__Activity__
Return the first line of the listing below and all the lines after it through the one containing "FILTRAR RESULTADOS", exactly, without pictures.

[Extracted data]

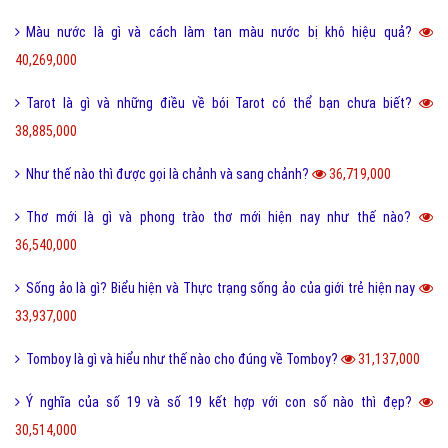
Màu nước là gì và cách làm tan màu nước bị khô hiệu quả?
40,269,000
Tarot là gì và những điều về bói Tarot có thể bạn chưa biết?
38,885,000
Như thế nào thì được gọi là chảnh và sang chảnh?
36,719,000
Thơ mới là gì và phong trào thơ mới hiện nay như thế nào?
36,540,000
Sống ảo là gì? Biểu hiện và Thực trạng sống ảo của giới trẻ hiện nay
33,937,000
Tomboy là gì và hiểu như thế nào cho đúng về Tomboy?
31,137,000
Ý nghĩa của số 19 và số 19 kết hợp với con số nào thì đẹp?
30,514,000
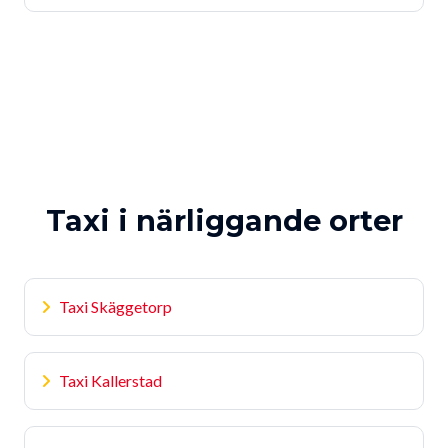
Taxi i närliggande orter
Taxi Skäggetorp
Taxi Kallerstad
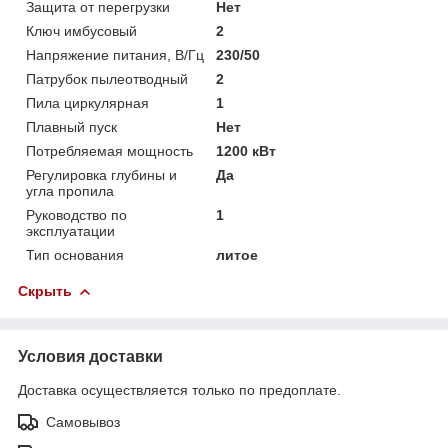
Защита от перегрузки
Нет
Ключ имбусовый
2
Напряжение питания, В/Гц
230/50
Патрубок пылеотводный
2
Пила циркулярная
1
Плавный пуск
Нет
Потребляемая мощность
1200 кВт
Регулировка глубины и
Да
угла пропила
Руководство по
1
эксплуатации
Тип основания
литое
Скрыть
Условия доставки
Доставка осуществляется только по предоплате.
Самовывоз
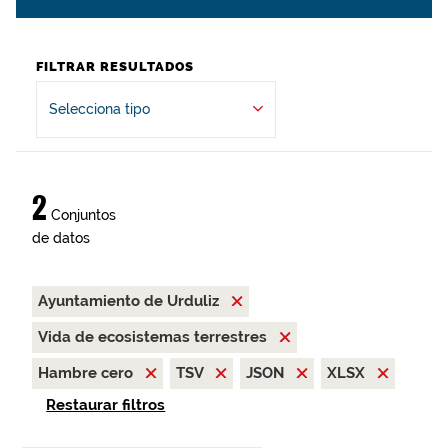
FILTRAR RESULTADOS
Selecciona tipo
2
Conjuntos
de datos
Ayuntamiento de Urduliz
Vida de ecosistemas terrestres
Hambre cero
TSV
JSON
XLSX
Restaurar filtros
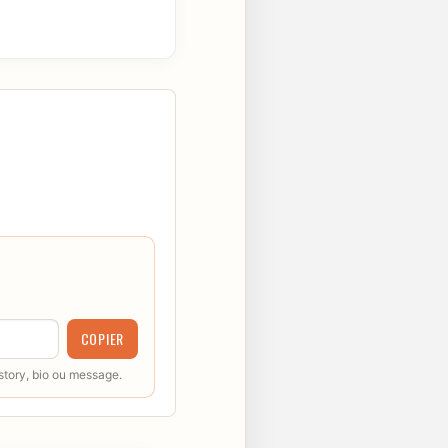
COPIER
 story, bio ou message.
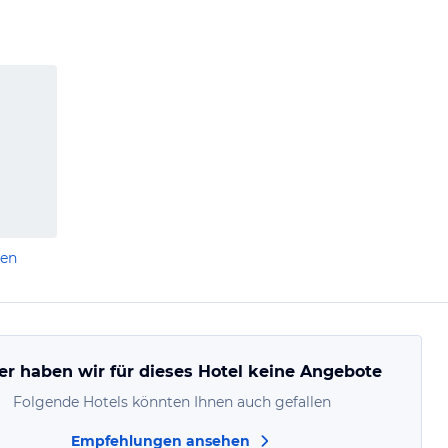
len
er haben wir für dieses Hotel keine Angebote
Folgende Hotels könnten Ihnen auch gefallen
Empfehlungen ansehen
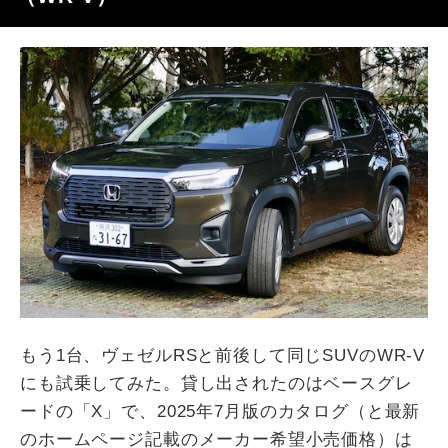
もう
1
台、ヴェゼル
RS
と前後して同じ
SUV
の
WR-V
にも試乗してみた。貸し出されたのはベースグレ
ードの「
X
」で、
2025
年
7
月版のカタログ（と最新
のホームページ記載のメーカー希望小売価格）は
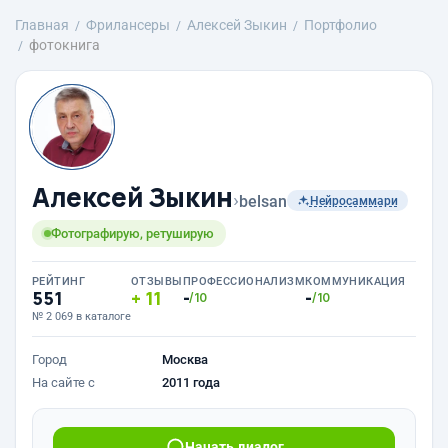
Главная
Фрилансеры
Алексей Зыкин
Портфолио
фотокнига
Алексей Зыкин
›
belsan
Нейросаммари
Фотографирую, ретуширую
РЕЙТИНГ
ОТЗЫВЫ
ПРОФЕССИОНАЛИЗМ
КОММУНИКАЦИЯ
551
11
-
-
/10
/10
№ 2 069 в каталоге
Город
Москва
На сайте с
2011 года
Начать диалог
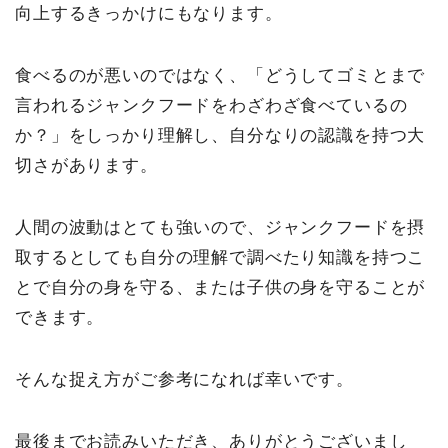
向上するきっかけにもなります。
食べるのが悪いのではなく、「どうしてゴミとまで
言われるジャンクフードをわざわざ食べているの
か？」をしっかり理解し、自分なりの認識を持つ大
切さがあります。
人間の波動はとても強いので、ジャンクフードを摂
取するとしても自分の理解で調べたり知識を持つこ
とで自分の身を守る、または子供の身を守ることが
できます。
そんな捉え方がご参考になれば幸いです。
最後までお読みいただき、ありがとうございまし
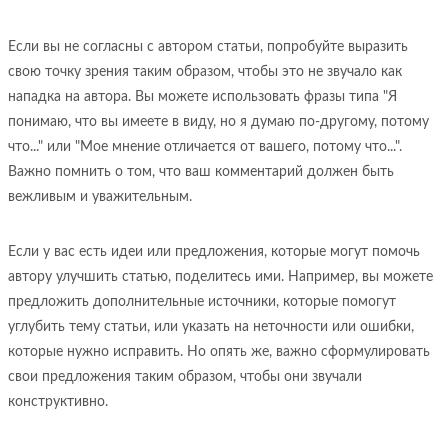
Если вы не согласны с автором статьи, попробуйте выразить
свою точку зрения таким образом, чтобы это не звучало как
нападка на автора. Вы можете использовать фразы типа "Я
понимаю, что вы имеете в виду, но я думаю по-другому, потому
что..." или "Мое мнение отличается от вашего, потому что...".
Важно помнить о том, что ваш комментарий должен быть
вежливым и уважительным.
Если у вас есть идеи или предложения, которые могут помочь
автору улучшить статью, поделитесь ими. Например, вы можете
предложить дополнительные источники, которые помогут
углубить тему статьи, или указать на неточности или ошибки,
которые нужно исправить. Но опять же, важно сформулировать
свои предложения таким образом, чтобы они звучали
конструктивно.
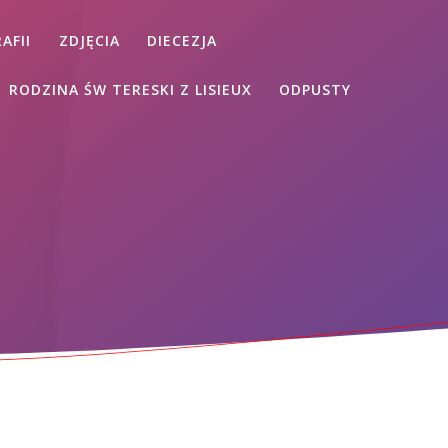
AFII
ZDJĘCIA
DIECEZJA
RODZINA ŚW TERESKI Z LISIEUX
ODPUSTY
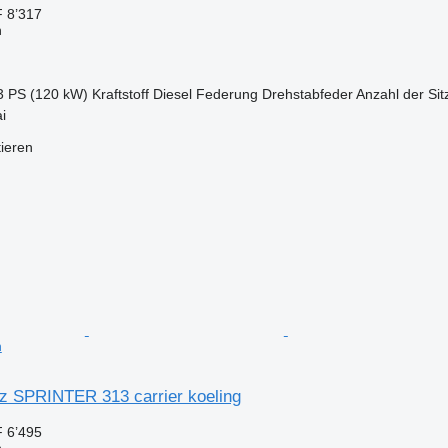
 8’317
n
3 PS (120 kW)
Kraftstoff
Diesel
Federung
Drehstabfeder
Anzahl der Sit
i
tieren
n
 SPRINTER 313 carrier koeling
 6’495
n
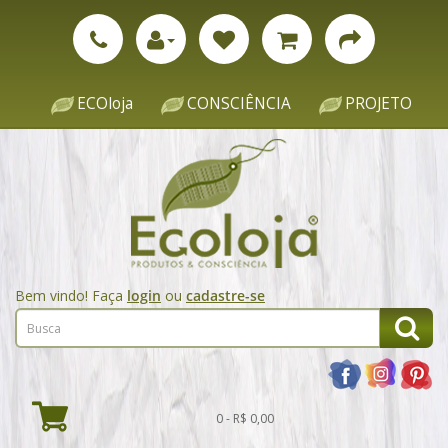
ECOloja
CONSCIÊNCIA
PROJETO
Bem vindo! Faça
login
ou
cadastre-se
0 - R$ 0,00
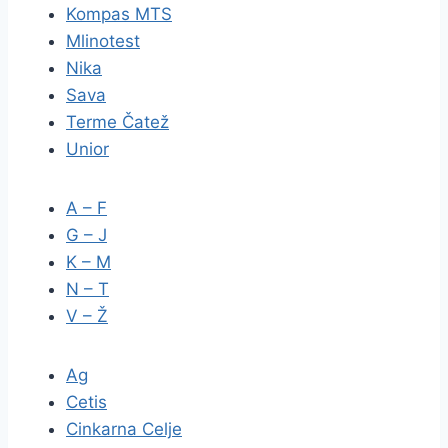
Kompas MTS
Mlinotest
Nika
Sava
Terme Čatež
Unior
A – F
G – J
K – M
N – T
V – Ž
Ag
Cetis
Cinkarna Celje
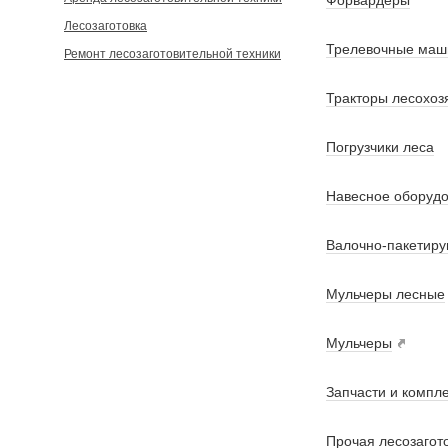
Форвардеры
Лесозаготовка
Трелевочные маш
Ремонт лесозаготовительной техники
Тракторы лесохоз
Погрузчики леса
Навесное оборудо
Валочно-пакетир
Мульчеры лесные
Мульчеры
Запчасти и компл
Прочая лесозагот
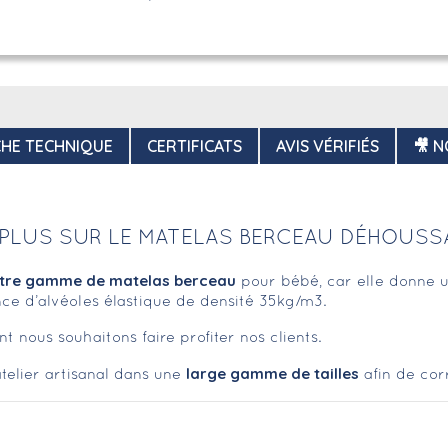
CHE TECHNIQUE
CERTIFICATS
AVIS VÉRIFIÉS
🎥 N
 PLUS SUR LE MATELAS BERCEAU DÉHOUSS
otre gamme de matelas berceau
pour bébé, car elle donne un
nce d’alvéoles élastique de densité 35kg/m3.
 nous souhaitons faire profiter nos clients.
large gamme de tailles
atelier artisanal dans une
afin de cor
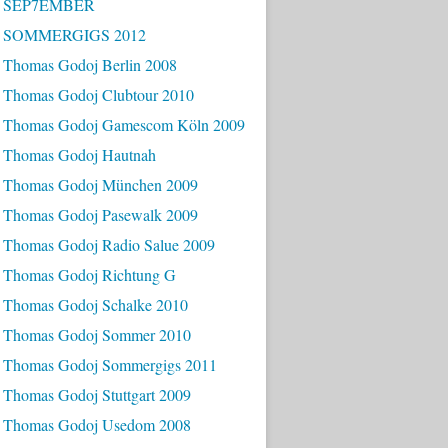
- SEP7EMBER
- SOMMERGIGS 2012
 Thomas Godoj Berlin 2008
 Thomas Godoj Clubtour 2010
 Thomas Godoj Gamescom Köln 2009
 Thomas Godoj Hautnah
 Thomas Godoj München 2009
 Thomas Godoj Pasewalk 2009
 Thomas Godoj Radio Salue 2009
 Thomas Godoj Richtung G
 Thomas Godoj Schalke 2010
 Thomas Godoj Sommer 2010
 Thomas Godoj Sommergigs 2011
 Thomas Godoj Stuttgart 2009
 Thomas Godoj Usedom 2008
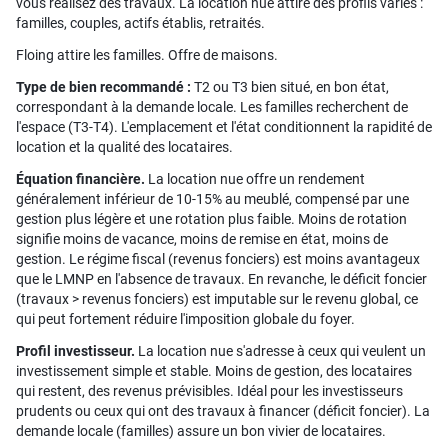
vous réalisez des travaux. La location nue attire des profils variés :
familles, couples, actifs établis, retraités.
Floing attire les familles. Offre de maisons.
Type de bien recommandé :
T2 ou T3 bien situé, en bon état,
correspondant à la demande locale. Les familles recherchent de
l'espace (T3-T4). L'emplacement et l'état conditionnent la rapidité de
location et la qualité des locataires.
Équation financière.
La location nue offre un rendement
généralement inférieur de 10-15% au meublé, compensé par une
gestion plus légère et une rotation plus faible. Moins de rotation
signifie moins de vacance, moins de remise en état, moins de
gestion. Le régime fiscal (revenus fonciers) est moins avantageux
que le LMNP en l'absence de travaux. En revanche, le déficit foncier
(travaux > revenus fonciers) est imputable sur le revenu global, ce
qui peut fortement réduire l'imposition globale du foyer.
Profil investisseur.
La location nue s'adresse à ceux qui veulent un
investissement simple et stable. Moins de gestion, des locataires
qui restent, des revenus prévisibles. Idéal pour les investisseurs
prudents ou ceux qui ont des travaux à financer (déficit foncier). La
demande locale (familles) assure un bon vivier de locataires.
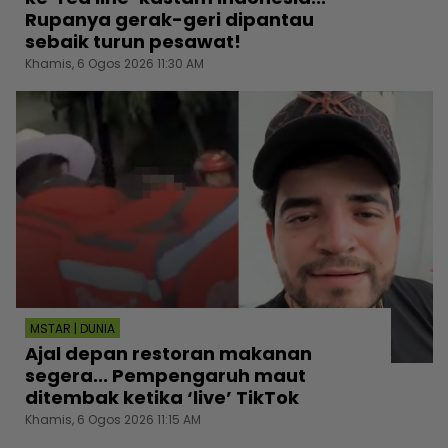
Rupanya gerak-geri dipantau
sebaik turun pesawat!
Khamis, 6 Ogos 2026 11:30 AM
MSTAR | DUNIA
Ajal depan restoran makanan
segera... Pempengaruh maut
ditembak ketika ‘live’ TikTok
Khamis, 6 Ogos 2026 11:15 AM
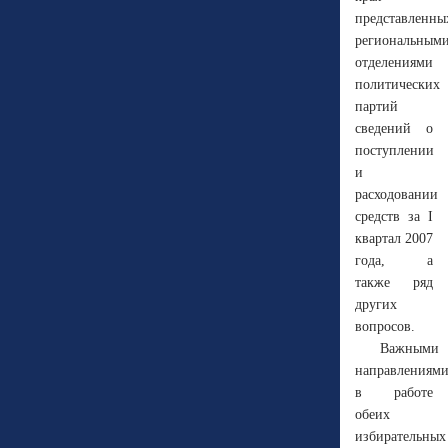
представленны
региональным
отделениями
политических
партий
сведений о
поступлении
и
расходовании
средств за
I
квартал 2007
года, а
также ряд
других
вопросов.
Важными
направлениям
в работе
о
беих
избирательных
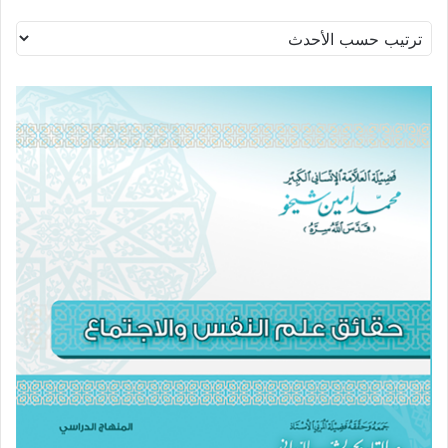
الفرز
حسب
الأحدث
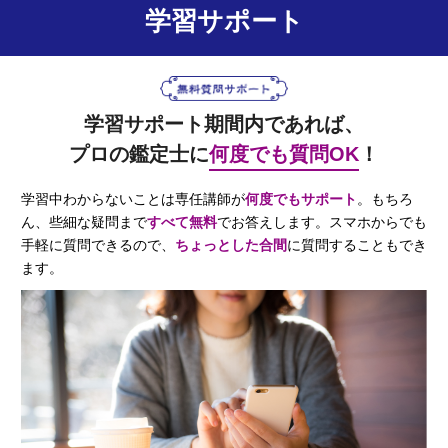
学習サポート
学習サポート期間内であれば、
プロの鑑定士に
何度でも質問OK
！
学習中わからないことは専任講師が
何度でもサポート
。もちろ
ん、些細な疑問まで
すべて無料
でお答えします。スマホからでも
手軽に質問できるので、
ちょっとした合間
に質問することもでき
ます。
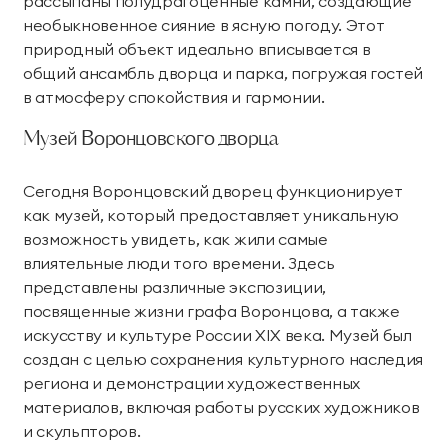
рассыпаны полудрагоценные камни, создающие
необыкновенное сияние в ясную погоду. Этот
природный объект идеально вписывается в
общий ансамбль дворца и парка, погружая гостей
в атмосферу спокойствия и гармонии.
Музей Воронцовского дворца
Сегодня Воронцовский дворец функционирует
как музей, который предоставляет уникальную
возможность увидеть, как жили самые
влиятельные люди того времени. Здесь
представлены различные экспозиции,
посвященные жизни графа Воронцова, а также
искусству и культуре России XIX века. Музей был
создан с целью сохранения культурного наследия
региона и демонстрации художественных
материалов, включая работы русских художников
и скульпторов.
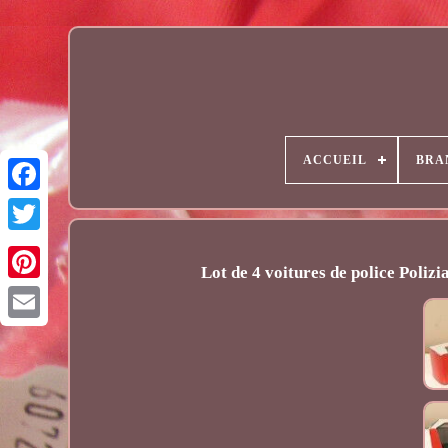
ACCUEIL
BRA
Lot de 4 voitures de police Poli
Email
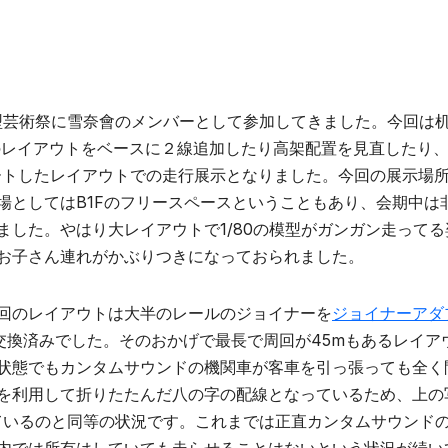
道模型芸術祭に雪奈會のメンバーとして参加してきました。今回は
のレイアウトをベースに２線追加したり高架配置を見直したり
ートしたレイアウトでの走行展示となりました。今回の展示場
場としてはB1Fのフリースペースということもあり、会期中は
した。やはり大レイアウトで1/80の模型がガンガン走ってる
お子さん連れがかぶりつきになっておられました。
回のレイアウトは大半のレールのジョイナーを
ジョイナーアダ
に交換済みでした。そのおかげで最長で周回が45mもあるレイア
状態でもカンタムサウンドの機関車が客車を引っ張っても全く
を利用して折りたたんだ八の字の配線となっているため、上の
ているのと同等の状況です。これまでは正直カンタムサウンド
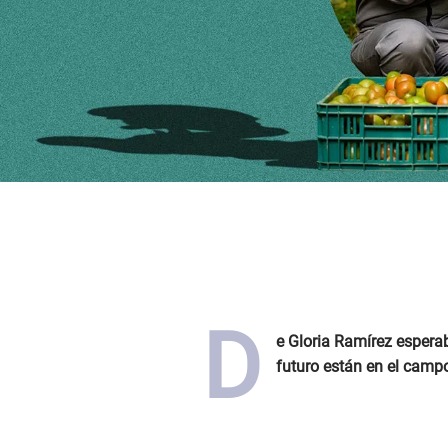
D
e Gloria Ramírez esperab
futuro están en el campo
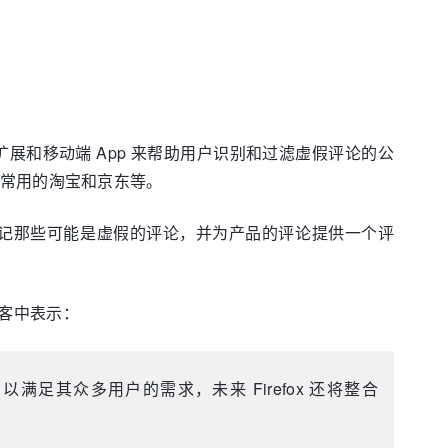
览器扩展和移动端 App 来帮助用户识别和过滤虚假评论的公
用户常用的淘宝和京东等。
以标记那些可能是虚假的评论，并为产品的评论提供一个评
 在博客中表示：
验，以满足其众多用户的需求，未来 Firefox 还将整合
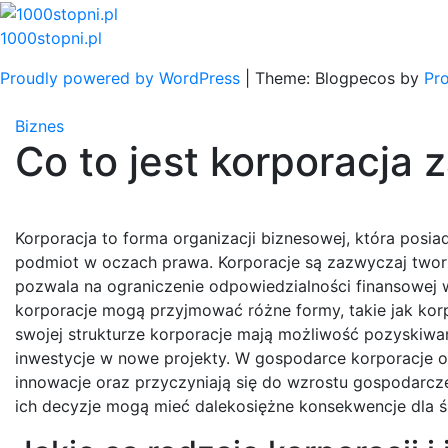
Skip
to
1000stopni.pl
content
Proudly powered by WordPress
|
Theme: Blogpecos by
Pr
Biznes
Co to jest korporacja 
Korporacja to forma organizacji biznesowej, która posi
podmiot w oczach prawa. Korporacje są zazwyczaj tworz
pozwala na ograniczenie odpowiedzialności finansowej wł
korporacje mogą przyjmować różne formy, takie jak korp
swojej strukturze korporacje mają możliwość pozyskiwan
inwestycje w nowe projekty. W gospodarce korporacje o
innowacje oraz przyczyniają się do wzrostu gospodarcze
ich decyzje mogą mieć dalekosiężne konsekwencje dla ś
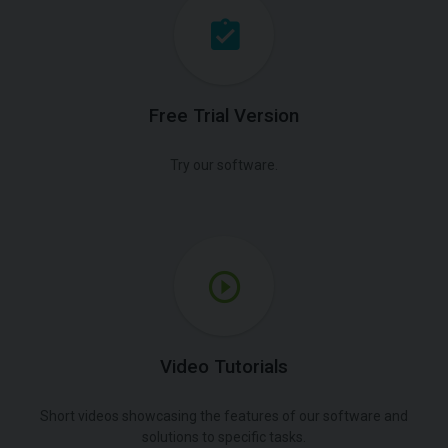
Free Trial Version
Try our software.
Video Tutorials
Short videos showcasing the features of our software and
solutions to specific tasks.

[/Extracted data]

__Finished exercise__
Màu nước là gì và cách làm tan màu nước bị khô hiệu quả?
40,269,000
Tarot là gì và những điều về bói Tarot có thể bạn chưa biết?
38,885,000
Như thế nào thì được gọi là chảnh và sang chảnh?
36,719,000
Thơ mới là gì và phong trào thơ mới hiện nay như thế nào?
36,540,000
Sống ảo là gì? Biểu hiện và Thực trạng sống ảo của giới trẻ hiện nay
33,937,000
Tomboy là gì và hiểu như thế nào cho đúng về Tomboy?
31,137,000
Ý nghĩa của số 19 và số 19 kết hợp với con số nào thì đẹp?
30,514,000
Taxi i närliggande orter
Taxi Skäggetorp
Taxi Kallerstad
Защита от перегрузки
Нет
Ключ имбусовый
2
Напряжение питания, В/Гц
230/50
Патрубок пылеотводный
2
Пила циркулярная
1
Плавный пуск
Нет
Потребляемая мощность
1200 кВт
Регулировка глубины и
Да
угла пропила
Руководство по
1
эксплуатации
Тип основания
литое
Скрыть
Условия доставки
Доставка осуществляется только по предоплате.
Самовывоз
FILTRAR RESULTADOS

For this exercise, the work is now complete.